* [PROVIDED DATA]

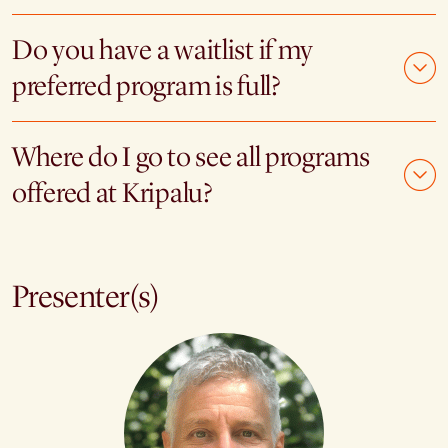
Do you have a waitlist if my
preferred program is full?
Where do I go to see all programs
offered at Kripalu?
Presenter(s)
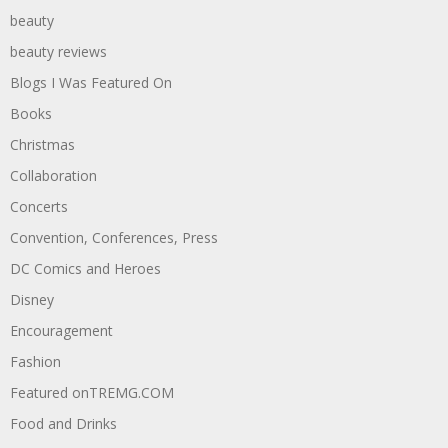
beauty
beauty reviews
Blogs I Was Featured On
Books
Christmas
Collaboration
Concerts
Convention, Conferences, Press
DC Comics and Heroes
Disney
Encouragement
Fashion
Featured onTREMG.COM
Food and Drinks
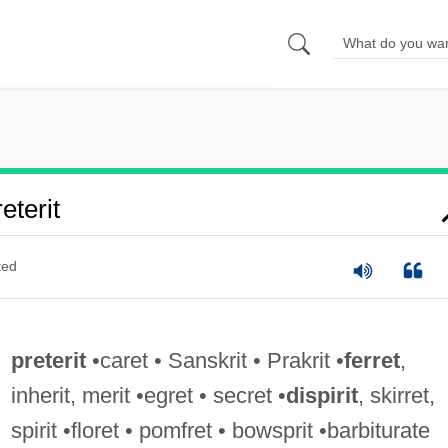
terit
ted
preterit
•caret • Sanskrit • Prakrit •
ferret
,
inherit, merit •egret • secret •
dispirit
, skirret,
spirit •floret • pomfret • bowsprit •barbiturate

* [INSTRUCTIONS FOR THE TASK] Once the pictures are set aside, give every line above again without alteration.

* [TASK RESULT]
Do you have a waitlist if my
preferred program is full?
Where do I go to see all programs
offered at Kripalu?
Presenter(s)
beauty
beauty reviews
Blogs I Was Featured On
Books
Christmas
Collaboration
Concerts
Convention, Conferences, Press
DC Comics and Heroes
Disney
Encouragement
Fashion
Featured onTREMG.COM
Food and Drinks
terit
ted
preterit
•caret • Sanskrit • Prakrit •
ferret
,
inherit, merit •egret • secret •
dispirit
, skirret,
spirit •floret • pomfret • bowsprit •barbiturate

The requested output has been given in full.